◆ **ASSIGNMENT**: Exactly as written, retype the listing below, omitting the pictures.

◆ **SUPPLIED MATERIAL**:

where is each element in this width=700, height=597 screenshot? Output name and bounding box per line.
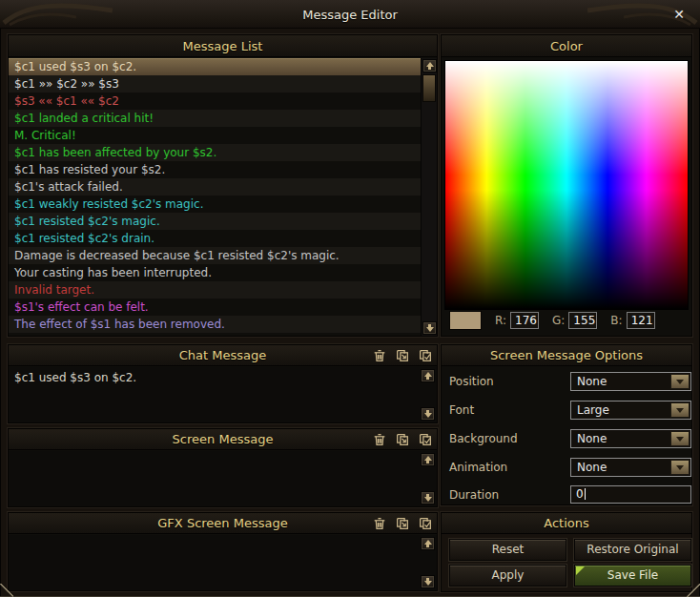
list-item[interactable]: $c1 weakly resisted $c2's magic.: [9, 196, 422, 213]
modified-corner-marker: [576, 566, 585, 575]
list-item[interactable]: $c1 resisted $c2's magic.: [9, 213, 422, 230]
resize-grip[interactable]: [0, 584, 13, 597]
screen-message-body[interactable]: [9, 451, 437, 506]
animation-dropdown[interactable]: None: [570, 458, 691, 477]
gfx-screen-message-body[interactable]: [9, 535, 437, 590]
check-icon[interactable]: [418, 516, 433, 531]
animation-label: Animation: [449, 461, 507, 474]
panel-title: Screen Message Options: [442, 348, 691, 362]
text-caret: [585, 488, 586, 500]
duration-field[interactable]: 0: [570, 485, 691, 504]
dropdown-value: None: [577, 375, 607, 388]
scroll-up-icon[interactable]: [421, 453, 435, 466]
scroll-up-icon[interactable]: [422, 59, 437, 72]
apply-button[interactable]: Apply: [449, 565, 566, 587]
chevron-down-icon[interactable]: [670, 460, 690, 475]
chat-message-panel: Chat Message $c1 used $s3 on $c2.: [8, 344, 438, 423]
paste-icon[interactable]: [395, 516, 410, 531]
close-icon[interactable]: ✕: [669, 5, 689, 24]
dropdown-value: None: [577, 432, 607, 445]
list-item[interactable]: The effect of $s1 has been removed.: [9, 316, 422, 333]
list-item[interactable]: $s3 «« $c1 «« $c2: [9, 93, 422, 110]
chevron-down-icon[interactable]: [670, 431, 690, 446]
background-label: Background: [449, 432, 518, 445]
r-field[interactable]: [510, 312, 539, 329]
save-file-button[interactable]: Save File: [574, 565, 691, 587]
list-item[interactable]: M. Critical!: [9, 127, 422, 144]
list-item[interactable]: $c1's attack failed.: [9, 178, 422, 196]
position-label: Position: [449, 375, 494, 388]
gfx-screen-message-header: GFX Screen Message: [9, 513, 437, 534]
actions-header: Actions: [442, 513, 691, 534]
option-row-font: Font Large: [442, 401, 691, 420]
dropdown-value: Large: [577, 403, 609, 417]
save-file-label: Save File: [607, 568, 658, 582]
list-item[interactable]: Invalid target.: [9, 281, 422, 298]
chat-message-body[interactable]: $c1 used $s3 on $c2.: [9, 367, 437, 422]
scroll-up-icon[interactable]: [421, 369, 435, 382]
list-item[interactable]: Your casting has been interrupted.: [9, 264, 422, 281]
chevron-down-icon[interactable]: [670, 374, 690, 389]
screen-message-panel: Screen Message: [8, 428, 438, 507]
scrollbar-thumb[interactable]: [422, 74, 436, 102]
scroll-down-icon[interactable]: [421, 575, 435, 588]
message-list-header: Message List: [9, 35, 437, 57]
list-item[interactable]: $c1 has resisted your $s2.: [9, 161, 422, 178]
options-header: Screen Message Options: [442, 345, 691, 366]
reset-button[interactable]: Reset: [449, 539, 566, 561]
rgb-row: R: G: B:: [442, 309, 691, 332]
option-row-duration: Duration 0: [442, 485, 691, 504]
r-label: R:: [495, 314, 506, 327]
color-swatch: [449, 311, 482, 330]
option-row-animation: Animation None: [442, 458, 691, 477]
b-label: B:: [610, 314, 622, 327]
gfx-screen-message-panel: GFX Screen Message: [8, 512, 438, 591]
trash-icon[interactable]: [372, 432, 387, 447]
panel-title: Color: [442, 39, 691, 53]
g-label: G:: [552, 314, 565, 327]
g-field[interactable]: [568, 312, 597, 329]
list-item[interactable]: Damage is decreased because $c1 resisted…: [9, 247, 422, 264]
b-field[interactable]: [627, 312, 655, 329]
panel-title: Message List: [9, 39, 437, 53]
color-picker-gradient[interactable]: [444, 60, 689, 310]
message-list: $c1 used $s3 on $c2. $c1 »» $c2 »» $s3 $…: [9, 58, 437, 336]
paste-icon[interactable]: [395, 432, 410, 447]
trash-icon[interactable]: [372, 516, 387, 531]
scroll-down-icon[interactable]: [422, 321, 437, 335]
check-icon[interactable]: [418, 348, 433, 363]
trash-icon[interactable]: [372, 348, 387, 363]
font-dropdown[interactable]: Large: [570, 401, 691, 420]
scroll-down-icon[interactable]: [421, 407, 435, 421]
screen-message-options-panel: Screen Message Options Position None Fon…: [441, 344, 692, 505]
list-item[interactable]: $s1's effect can be felt.: [9, 298, 422, 316]
chevron-down-icon[interactable]: [670, 402, 690, 418]
scroll-down-icon[interactable]: [421, 491, 435, 504]
color-header: Color: [442, 35, 691, 57]
message-list-panel: Message List $c1 used $s3 on $c2. $c1 »»…: [8, 34, 438, 337]
actions-panel: Actions Reset Restore Original Apply Sav…: [441, 512, 692, 592]
paste-icon[interactable]: [395, 348, 410, 363]
list-item[interactable]: $c1 has been affected by your $s2.: [9, 144, 422, 161]
list-item[interactable]: $c1 used $s3 on $c2.: [9, 58, 422, 75]
resize-grip[interactable]: [687, 584, 700, 597]
titlebar[interactable]: Message Editor ✕: [0, 0, 700, 29]
panel-title: Actions: [442, 516, 691, 530]
option-row-position: Position None: [442, 372, 691, 391]
font-label: Font: [449, 403, 474, 417]
window-title: Message Editor: [0, 8, 700, 22]
position-dropdown[interactable]: None: [570, 372, 691, 391]
scrollbar[interactable]: [421, 58, 437, 336]
background-dropdown[interactable]: None: [570, 429, 691, 448]
list-item[interactable]: $c1 resisted $c2's drain.: [9, 230, 422, 247]
chat-message-text: $c1 used $s3 on $c2.: [14, 371, 414, 384]
list-item[interactable]: $c1 landed a critical hit!: [9, 110, 422, 127]
list-item[interactable]: $c1 »» $c2 »» $s3: [9, 75, 422, 93]
screen-message-header: Screen Message: [9, 429, 437, 450]
restore-original-button[interactable]: Restore Original: [574, 539, 691, 561]
scroll-up-icon[interactable]: [421, 537, 435, 550]
check-icon[interactable]: [418, 432, 433, 447]
chat-message-header: Chat Message: [9, 345, 437, 366]
color-panel: Color R: G: B:: [441, 34, 692, 337]
option-row-background: Background None: [442, 429, 691, 448]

◆ **WRITTEN RESPONSE**:
where is each element in this width=700, height=597 screenshot? Output name and bounding box per line.
list-item[interactable]: $c1 weakly resisted $c2's magic.: [9, 196, 422, 213]
modified-corner-marker: [576, 566, 585, 575]
list-item[interactable]: $c1 resisted $c2's magic.: [9, 213, 422, 230]
resize-grip[interactable]: [0, 584, 13, 597]
screen-message-body[interactable]: [9, 451, 437, 506]
animation-dropdown[interactable]: None: [570, 458, 691, 477]
gfx-screen-message-body[interactable]: [9, 535, 437, 590]
check-icon[interactable]: [418, 516, 433, 531]
animation-label: Animation: [449, 461, 507, 474]
panel-title: Screen Message Options: [442, 348, 691, 362]
text-caret: [585, 488, 586, 500]
duration-field[interactable]: 0: [570, 485, 691, 504]
dropdown-value: None: [577, 375, 607, 388]
scroll-up-icon[interactable]: [421, 453, 435, 466]
scroll-up-icon[interactable]: [422, 59, 437, 72]
apply-button[interactable]: Apply: [449, 565, 566, 587]
chevron-down-icon[interactable]: [670, 460, 690, 475]
chat-message-panel: Chat Message $c1 used $s3 on $c2.: [8, 344, 438, 423]
paste-icon[interactable]: [395, 516, 410, 531]
close-icon[interactable]: ✕: [669, 5, 689, 24]
dropdown-value: None: [577, 432, 607, 445]
list-item[interactable]: The effect of $s1 has been removed.: [9, 316, 422, 333]
list-item[interactable]: $s3 «« $c1 «« $c2: [9, 93, 422, 110]
chevron-down-icon[interactable]: [670, 431, 690, 446]
background-label: Background: [449, 432, 518, 445]
r-field[interactable]: [510, 312, 539, 329]
save-file-button[interactable]: Save File: [574, 565, 691, 587]
list-item[interactable]: M. Critical!: [9, 127, 422, 144]
list-item[interactable]: $c1's attack failed.: [9, 178, 422, 196]
position-label: Position: [449, 375, 494, 388]
gfx-screen-message-header: GFX Screen Message: [9, 513, 437, 534]
actions-header: Actions: [442, 513, 691, 534]
option-row-font: Font Large: [442, 401, 691, 420]
dropdown-value: Large: [577, 403, 609, 417]
save-file-label: Save File: [607, 568, 658, 582]
list-item[interactable]: Invalid target.: [9, 281, 422, 298]
chat-message-body[interactable]: $c1 used $s3 on $c2.: [9, 367, 437, 422]
scroll-up-icon[interactable]: [421, 369, 435, 382]
list-item[interactable]: Your casting has been interrupted.: [9, 264, 422, 281]
chevron-down-icon[interactable]: [670, 374, 690, 389]
screen-message-panel: Screen Message: [8, 428, 438, 507]
scrollbar-thumb[interactable]: [422, 74, 436, 102]
scroll-down-icon[interactable]: [421, 575, 435, 588]
message-list-header: Message List: [9, 35, 437, 57]
list-item[interactable]: $c1 has resisted your $s2.: [9, 161, 422, 178]
options-header: Screen Message Options: [442, 345, 691, 366]
reset-button[interactable]: Reset: [449, 539, 566, 561]
rgb-row: R: G: B:: [442, 309, 691, 332]
option-row-duration: Duration 0: [442, 485, 691, 504]
r-label: R:: [495, 314, 506, 327]
color-swatch: [449, 311, 482, 330]
option-row-animation: Animation None: [442, 458, 691, 477]
b-label: B:: [610, 314, 622, 327]
gfx-screen-message-panel: GFX Screen Message: [8, 512, 438, 591]
trash-icon[interactable]: [372, 432, 387, 447]
panel-title: Color: [442, 39, 691, 53]
g-label: G:: [552, 314, 565, 327]
g-field[interactable]: [568, 312, 597, 329]
list-item[interactable]: Damage is decreased because $c1 resisted…: [9, 247, 422, 264]
b-field[interactable]: [627, 312, 655, 329]
panel-title: Message List: [9, 39, 437, 53]
color-picker-gradient[interactable]: [444, 60, 689, 310]
message-list: $c1 used $s3 on $c2. $c1 »» $c2 »» $s3 $…: [9, 58, 437, 336]
paste-icon[interactable]: [395, 432, 410, 447]
trash-icon[interactable]: [372, 516, 387, 531]
scroll-down-icon[interactable]: [422, 321, 437, 335]
check-icon[interactable]: [418, 348, 433, 363]
trash-icon[interactable]: [372, 348, 387, 363]
font-dropdown[interactable]: Large: [570, 401, 691, 420]
scroll-down-icon[interactable]: [421, 407, 435, 421]
screen-message-options-panel: Screen Message Options Position None Fon…: [441, 344, 692, 505]
list-item[interactable]: $s1's effect can be felt.: [9, 298, 422, 316]
chevron-down-icon[interactable]: [670, 402, 690, 418]
scroll-down-icon[interactable]: [421, 491, 435, 504]
color-header: Color: [442, 35, 691, 57]
message-list-panel: Message List $c1 used $s3 on $c2. $c1 »»…: [8, 34, 438, 337]
actions-panel: Actions Reset Restore Original Apply Sav…: [441, 512, 692, 592]
paste-icon[interactable]: [395, 348, 410, 363]
list-item[interactable]: $c1 has been affected by your $s2.: [9, 144, 422, 161]
list-item[interactable]: $c1 used $s3 on $c2.: [9, 58, 422, 75]
resize-grip[interactable]: [687, 584, 700, 597]
titlebar[interactable]: Message Editor ✕: [0, 0, 700, 29]
panel-title: Actions: [442, 516, 691, 530]
option-row-position: Position None: [442, 372, 691, 391]
font-label: Font: [449, 403, 474, 417]
window-title: Message Editor: [0, 8, 700, 22]
position-dropdown[interactable]: None: [570, 372, 691, 391]
scrollbar[interactable]: [421, 58, 437, 336]
background-dropdown[interactable]: None: [570, 429, 691, 448]
list-item[interactable]: $c1 resisted $c2's drain.: [9, 230, 422, 247]
chat-message-text: $c1 used $s3 on $c2.: [14, 371, 414, 384]
list-item[interactable]: $c1 landed a critical hit!: [9, 110, 422, 127]
list-item[interactable]: $c1 »» $c2 »» $s3: [9, 75, 422, 93]
screen-message-header: Screen Message: [9, 429, 437, 450]
restore-original-button[interactable]: Restore Original: [574, 539, 691, 561]
scroll-up-icon[interactable]: [421, 537, 435, 550]
check-icon[interactable]: [418, 432, 433, 447]
chat-message-header: Chat Message: [9, 345, 437, 366]
color-panel: Color R: G: B:: [441, 34, 692, 337]
option-row-background: Background None: [442, 429, 691, 448]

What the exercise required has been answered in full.